Eagle eyes 8 percent increase for 2017 budget
EAGLE — There has been a lot of change at Eagle Town Hall over the past year with a new town manager and new faces on the Town Board so it stands to reason the community’s budget process looks a bit different than in years past.
Topping the list of what’s new for Eagle’s projected spending in 2017 doesn’t reflect the personnel or political changes. It’s all about the economy. For the year ahead, the town is estimating an 8 percent increase in sales tax revenues. That’s the biggest increase Eagle has projected in more than a decade.
Eagle has a $5.9 million operations budget for 2017.
“2015 saw an 11 to 12 percent increase in sales tax and this year appears to be ahead of that,” said Eagle Town Manager John Schneiger. Those strong figures led the town to project 8 percent growth next year, which will see completion of the City Market remodel and other, smaller commercial growth around town.
With that additional money, the town plans to add personnel. The town hopes to have its first full-time human resources manager hired before the end of 2016 and is also looking at the addition of a school resource officer for the Eagle Police Department. Other positions include the addition of a new part-time position at the Eagle Regional Visitor Information Center.
“The visitor center has gotten to the point, excluding the maintenance of the building, where revenues are exceeding expenses,” said Schneiger. He said the increased staffing will reflect the center’s increased revenues.
Schneiger said the town also plans to hire a part-time seasonal employee to assist with trail maintenance and with the buildings and grounds department.
On the capital projects front, the town has two big ventures planned — the Eagle Riverfront Park and the Lower Basin Water Treatment Plant.
The riverfront park will be financed through a special sales tax approved by Eagle voters last spring.

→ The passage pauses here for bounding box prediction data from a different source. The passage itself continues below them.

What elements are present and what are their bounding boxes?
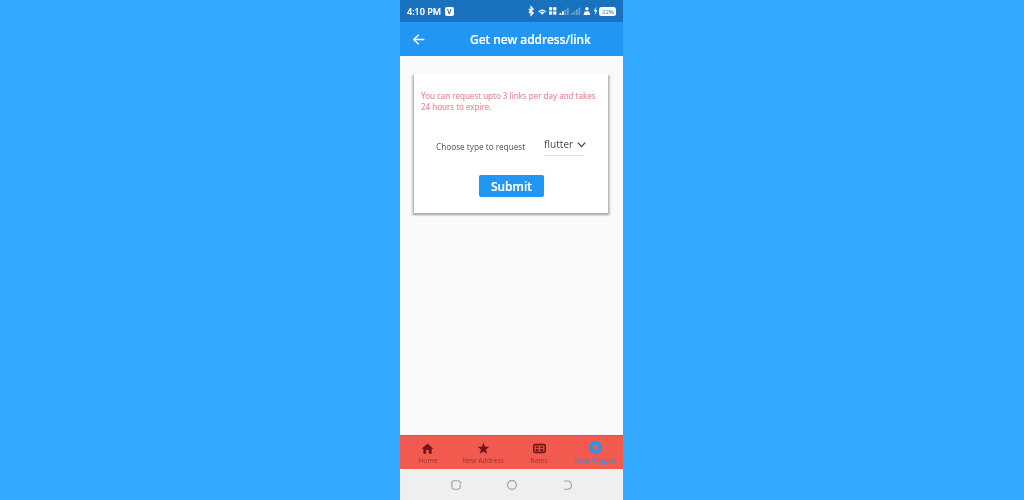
button[interactable]: Back (400, 22, 436, 56)
staticText: V (447, 7, 452, 16)
staticText: Home (418, 456, 438, 465)
button[interactable]: Submit (479, 175, 544, 197)
button[interactable]: New Crypto (567, 436, 623, 469)
staticText: Choose type to request (436, 141, 526, 152)
staticText: New Crypto (574, 455, 616, 465)
staticText: You can request upto 3 links per day and… (421, 90, 600, 112)
staticText: Rates (530, 456, 548, 465)
staticText: New Address (462, 456, 504, 465)
button[interactable]: Rates (511, 436, 567, 469)
button[interactable]: Recents (445, 474, 466, 495)
staticText: 4:10 PM (407, 5, 441, 17)
button[interactable]: New Address (455, 436, 511, 469)
button[interactable]: flutter (544, 137, 586, 156)
staticText: Submit (491, 178, 532, 194)
staticText: Get new address/link (470, 31, 591, 47)
button[interactable]: Back (557, 474, 578, 495)
staticText: 22% (602, 8, 614, 16)
staticText: flutter (544, 137, 574, 151)
button[interactable]: Home (501, 474, 522, 495)
button[interactable]: Home (400, 436, 455, 469)
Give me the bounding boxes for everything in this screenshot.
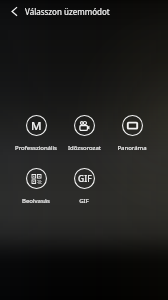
button[interactable]: Back bbox=[0, 0, 22, 22]
button[interactable]: Panoráma bbox=[108, 115, 156, 152]
staticText: GIF bbox=[78, 173, 92, 185]
staticText: Professzionális bbox=[15, 144, 57, 152]
button[interactable]: Beolvasás bbox=[12, 168, 60, 205]
button[interactable]: Időzsorozat bbox=[60, 115, 108, 152]
staticText: GIF bbox=[79, 197, 89, 205]
staticText: Panoráma bbox=[117, 144, 147, 152]
button[interactable]: M bbox=[12, 115, 60, 152]
staticText: Beolvasás bbox=[22, 197, 50, 205]
staticText: Időzsorozat bbox=[68, 144, 101, 152]
staticText: M bbox=[31, 118, 42, 134]
staticText: Válasszon üzemmódot bbox=[25, 6, 110, 17]
button[interactable]: GIF bbox=[60, 168, 108, 205]
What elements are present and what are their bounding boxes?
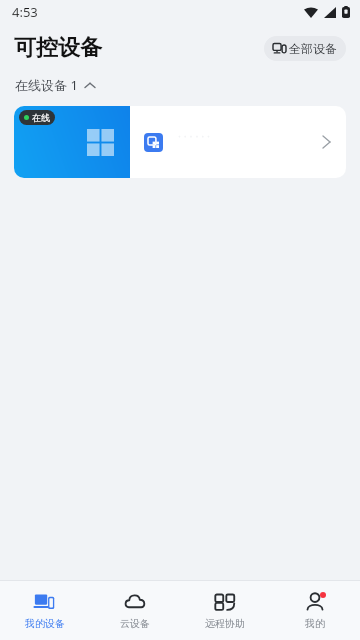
staticText: 云设备 [120,617,150,630]
button[interactable]: 全部设备 [264,36,346,61]
staticText: 在线 [32,112,50,123]
button[interactable]: 云设备 [90,585,180,636]
button[interactable]: 远程协助 [180,585,270,636]
staticText: 远程协助 [205,617,245,630]
button[interactable]: 我的 [270,585,360,636]
staticText: 我的 [305,617,325,630]
button[interactable]: 在线设备 1 [15,72,345,98]
staticText: 全部设备 [289,41,337,56]
staticText: 在线设备 1 [15,76,78,94]
staticText: 4:53 [12,3,38,21]
button[interactable]: 我的设备 [0,585,90,636]
staticText: 可控设备 [14,34,102,62]
button[interactable]: 在线 [14,106,346,178]
staticText: 我的设备 [25,617,65,630]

Earlier this year municipal bonds were issued for the riverfront project and Schneiger said the 2017 budget includes a new fund where those bond proceeds are placed for eventual distribution.
“Some people have express the concern that there could be co-mingling of those funds. That won’t happen,” said Schneiger.

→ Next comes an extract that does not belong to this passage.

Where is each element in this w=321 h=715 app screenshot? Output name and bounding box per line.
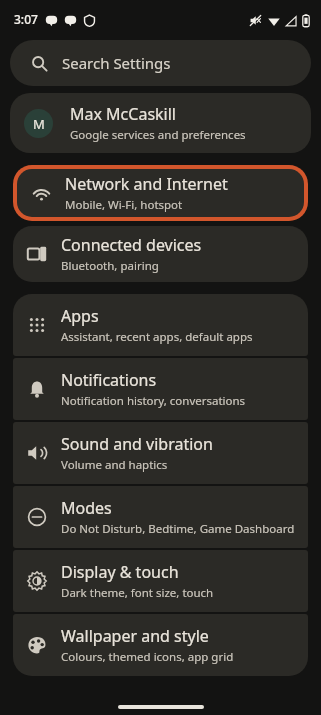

He added the new riverfront park fund will provide a mechanism for private and grant dollars to channel to the project.
Likewise, funding for the new Lower Basin Water Treatment Plant is housed in the town’s water fund where water tap fees, water service fees and development fees are channeled. The fund will have an estimated balance of $10.5 million at the end of 2017, but the cost of the new treatment plant is expected to be in excess of $20 million.
“This project is a major challenge for us,” said Schneiger. He noted the town has contracted with a water-engineering firm to complete a rate study and build a financing model for the project. Schneiger said construction of the plan will likely take three years and the town hopes to start building in 2018.
Town Park overhauls
While the riverfront park and water treatment plant projects will monopolize much of the town’s capital planning for2017, Schneiger said a citizen’s committee formed to look at Eagle’s parks and open space needs had issued one additional recommendation for the year ahead — replacement of the equipment and ground cover at the Eagle Town Park playground.

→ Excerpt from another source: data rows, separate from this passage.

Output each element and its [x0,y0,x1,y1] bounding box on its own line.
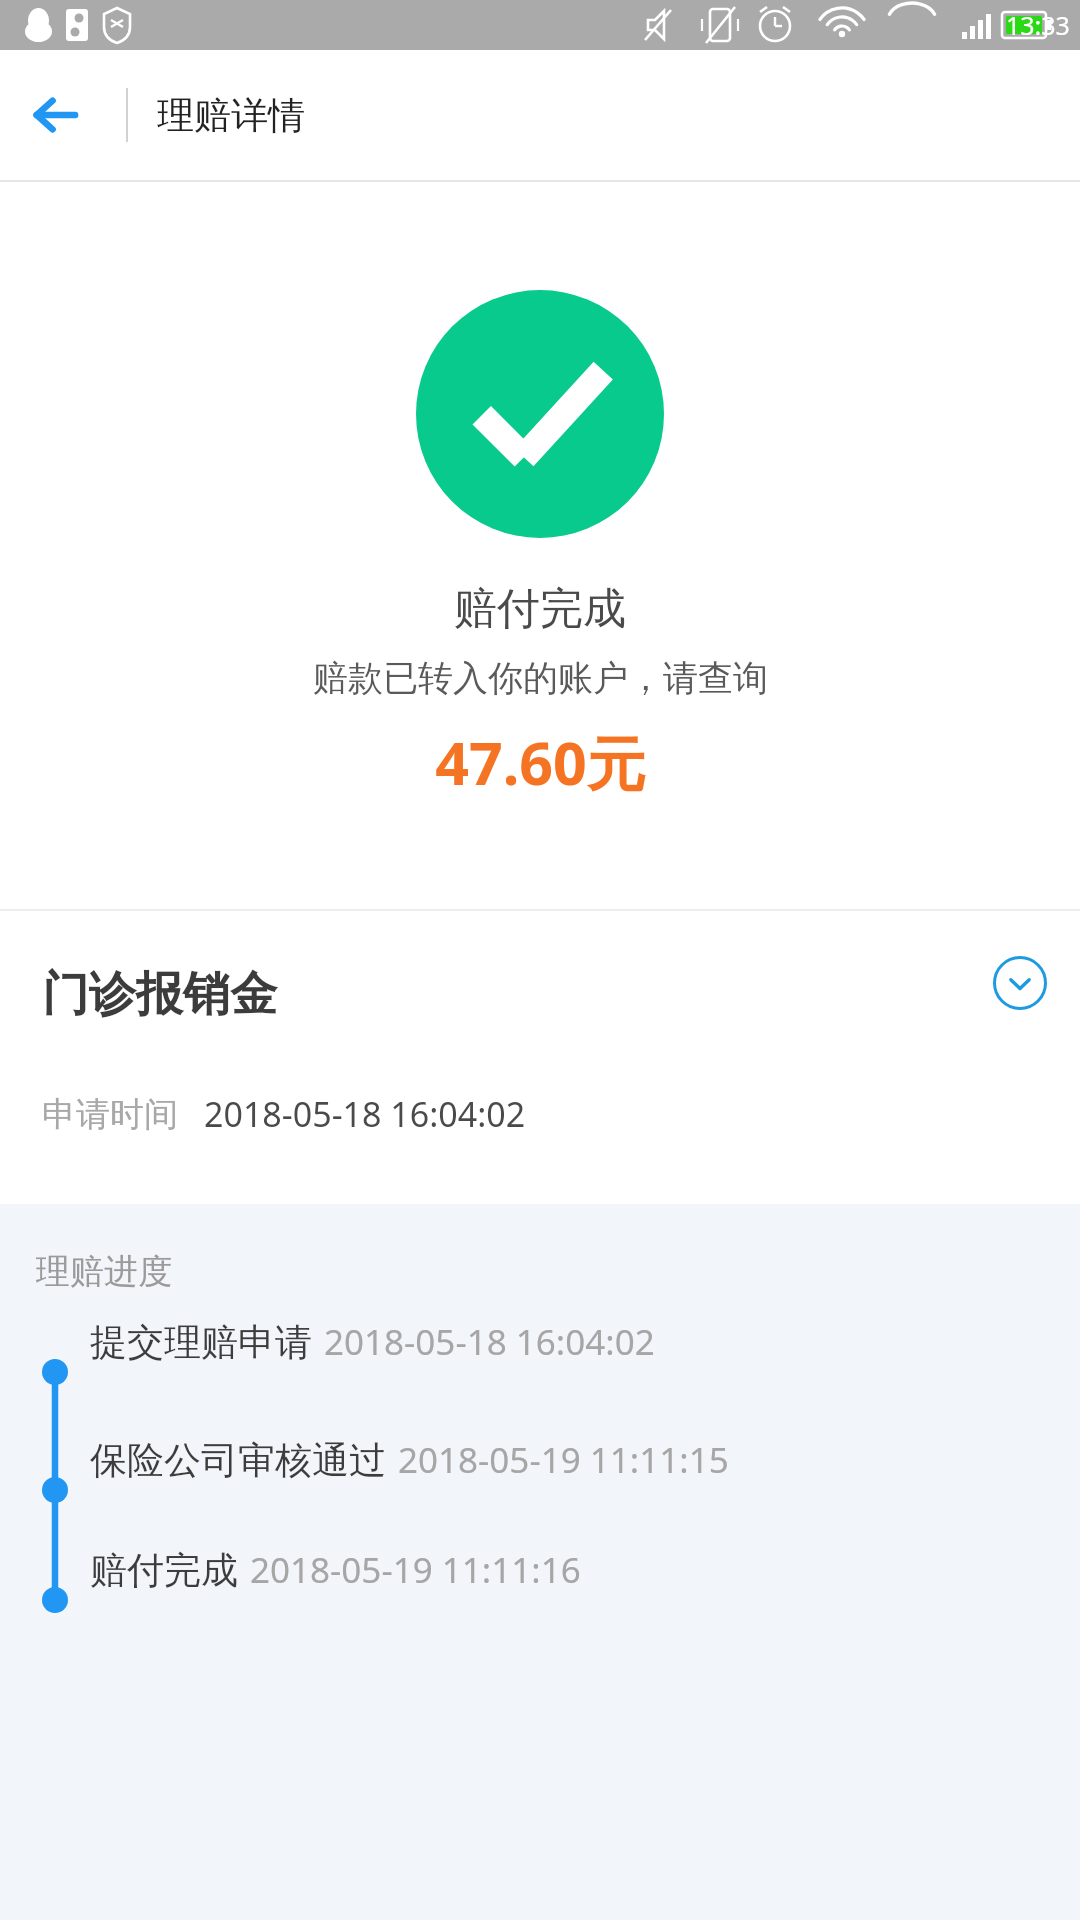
button[interactable]: 保险公司审核通过 [0,1462,1080,1572]
staticText: 2018-05-19 11:11:16 [250,1546,581,1594]
button[interactable]: 门诊报销金 [0,911,1080,1204]
staticText: 理赔进度 [36,1250,172,1293]
staticText: 47.60元 [435,722,646,803]
staticText: 赔付完成 [454,582,626,636]
staticText: 申请时间 [42,1093,178,1136]
staticText: 理赔详情 [157,92,305,139]
staticText: 13:33 [1006,8,1070,42]
staticText: 门诊报销金 [42,965,277,1024]
button[interactable]: 提交理赔申请 [0,1344,1080,1462]
button[interactable]: Back [0,60,110,170]
staticText: 2018-05-18 16:04:02 [204,1091,526,1137]
staticText: 2018-05-19 11:11:15 [398,1436,729,1484]
staticText: 赔款已转入你的账户，请查询 [313,656,768,700]
staticText: 保险公司审核通过 [90,1437,386,1484]
button[interactable]: 赔付完成 [0,1572,1080,1652]
staticText: 2018-05-18 16:04:02 [324,1318,655,1366]
staticText: 提交理赔申请 [90,1319,312,1366]
staticText: 赔付完成 [90,1547,238,1594]
button[interactable]: Expand [986,949,1054,1017]
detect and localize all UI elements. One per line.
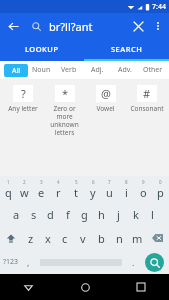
staticText: u bbox=[106, 185, 113, 200]
button[interactable]: 1 bbox=[0, 176, 16, 202]
staticText: Verb bbox=[61, 65, 77, 75]
staticText: 0 bbox=[159, 179, 162, 185]
button[interactable]: 3 bbox=[33, 176, 50, 202]
staticText: k bbox=[133, 207, 139, 222]
button[interactable]: Space bbox=[34, 250, 127, 274]
staticText: 7:44 bbox=[152, 2, 166, 12]
button[interactable]: h bbox=[93, 202, 110, 226]
staticText: r bbox=[56, 185, 61, 200]
staticText: l bbox=[151, 207, 154, 222]
button[interactable]: Back bbox=[0, 274, 57, 300]
staticText: v bbox=[80, 231, 86, 246]
button[interactable]: b bbox=[92, 226, 110, 250]
button[interactable]: Shift bbox=[0, 226, 22, 250]
button[interactable]: 5 bbox=[67, 176, 84, 202]
staticText: ?123 bbox=[3, 257, 19, 267]
staticText: c bbox=[62, 231, 68, 246]
button[interactable]: * bbox=[44, 85, 85, 137]
button[interactable]: 8 bbox=[118, 176, 135, 202]
button[interactable]: c bbox=[56, 226, 74, 250]
button[interactable]: j bbox=[110, 202, 127, 226]
button[interactable]: s bbox=[25, 202, 42, 226]
staticText: x bbox=[45, 231, 51, 246]
button[interactable]: @ bbox=[85, 85, 126, 113]
staticText: 6 bbox=[92, 179, 95, 185]
staticText: 4 bbox=[57, 179, 60, 185]
staticText: f bbox=[66, 207, 70, 222]
button[interactable]: br?ll?ant bbox=[49, 19, 127, 34]
button[interactable]: . bbox=[127, 250, 139, 274]
button[interactable]: LOOKUP bbox=[0, 39, 84, 59]
button[interactable]: Backspace bbox=[146, 226, 169, 250]
staticText: @ bbox=[101, 86, 111, 101]
staticText: b bbox=[98, 231, 105, 246]
staticText: h bbox=[98, 207, 105, 222]
button[interactable]: Other bbox=[139, 61, 167, 79]
staticText: 2 bbox=[23, 179, 26, 185]
button[interactable]: # bbox=[126, 85, 167, 113]
button[interactable]: Search bbox=[139, 250, 169, 274]
staticText: w bbox=[20, 185, 29, 200]
button[interactable]: Back bbox=[0, 13, 26, 39]
staticText: e bbox=[38, 185, 45, 200]
button[interactable]: m bbox=[128, 226, 146, 250]
staticText: Vowel bbox=[96, 104, 115, 113]
button[interactable]: All bbox=[4, 64, 28, 77]
staticText: * bbox=[62, 86, 69, 101]
button[interactable]: Home bbox=[57, 274, 113, 300]
staticText: # bbox=[143, 86, 151, 101]
button[interactable]: 4 bbox=[50, 176, 67, 202]
staticText: 9 bbox=[142, 179, 145, 185]
staticText: q bbox=[5, 185, 12, 200]
staticText: , bbox=[27, 256, 30, 268]
button[interactable]: g bbox=[76, 202, 93, 226]
staticText: LOOKUP bbox=[25, 44, 59, 54]
button[interactable]: 6 bbox=[84, 176, 101, 202]
staticText: 8 bbox=[125, 179, 128, 185]
staticText: Adv. bbox=[118, 65, 132, 75]
button[interactable]: , bbox=[22, 250, 34, 274]
staticText: ? bbox=[21, 86, 26, 101]
staticText: m bbox=[132, 231, 143, 246]
button[interactable]: Adv. bbox=[111, 61, 139, 79]
staticText: n bbox=[116, 231, 123, 246]
staticText: Zero or more unknown letters bbox=[45, 104, 84, 137]
button[interactable]: n bbox=[110, 226, 128, 250]
button[interactable]: More options bbox=[149, 17, 167, 35]
staticText: g bbox=[81, 207, 88, 222]
staticText: 7 bbox=[108, 179, 111, 185]
button[interactable]: l bbox=[144, 202, 161, 226]
button[interactable]: d bbox=[42, 202, 59, 226]
staticText: Any letter bbox=[8, 104, 38, 113]
button[interactable]: k bbox=[127, 202, 144, 226]
staticText: a bbox=[13, 207, 20, 222]
button[interactable]: 7 bbox=[101, 176, 118, 202]
button[interactable]: v bbox=[74, 226, 92, 250]
staticText: 1 bbox=[7, 179, 10, 185]
staticText: . bbox=[132, 256, 135, 268]
button[interactable]: 0 bbox=[152, 176, 169, 202]
button[interactable]: Clear bbox=[127, 15, 149, 37]
button[interactable]: 9 bbox=[135, 176, 152, 202]
staticText: i bbox=[125, 185, 128, 200]
button[interactable]: x bbox=[39, 226, 56, 250]
staticText: j bbox=[117, 207, 120, 222]
staticText: s bbox=[31, 207, 37, 222]
button[interactable]: Recents bbox=[113, 274, 169, 300]
button[interactable]: Noun bbox=[28, 61, 55, 79]
button[interactable]: ? bbox=[2, 85, 44, 113]
button[interactable]: ?123 bbox=[0, 250, 22, 274]
staticText: o bbox=[140, 185, 147, 200]
button[interactable]: 2 bbox=[16, 176, 33, 202]
staticText: p bbox=[157, 185, 164, 200]
staticText: t bbox=[74, 185, 78, 200]
button[interactable]: f bbox=[59, 202, 76, 226]
button[interactable]: SEARCH bbox=[84, 39, 169, 59]
staticText: d bbox=[47, 207, 54, 222]
staticText: Adj. bbox=[91, 65, 104, 75]
button[interactable]: a bbox=[8, 202, 25, 226]
button[interactable]: z bbox=[22, 226, 39, 250]
staticText: 3 bbox=[40, 179, 43, 185]
button[interactable]: Verb bbox=[55, 61, 83, 79]
button[interactable]: Adj. bbox=[83, 61, 111, 79]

Because the riverfront park sales tax question also included wording to allow proceeds to go to other town parks, financing for the town park playground would come from the bond issue. Schneiger said preliminary planning for the park project includes ADA accessibility improvements, which would likely include rubber mat ground covering. The town has estimated $350,000 for the overall project.
Eagle’s 2017 budget also includes $300,000 for a communitywide pavement maintenance plan. The town recently completed a pavement study.
“Our streets are in very good shape, way better than the average of communities in the United States,” said Schneiger. “We want to maintain that with our streets and the streets in Eagle Ranch are now approaching 15 years old.”
Also on the streets front, the towns of Eagle and Gypsum have contracted with the Colorado Department of Transportation for the devolution of U.S. Highway 6 through and between both communities. Under the devolution process, the towns will take over management and maintenance of the former state highway. For 2017, Eagle has budgeted $300,000 for a traffic study to address long term needs and projects for the highway stretch through town.
“Right now it’s hard to see how we will come up with all the funds for the things that are desired by the community along the roadway,” said Schneiger.
The Eagle Town Board will continue its review of the proposed spending plan through November and final adoption of the budget is planned at the board’s Dec. 13 meeting.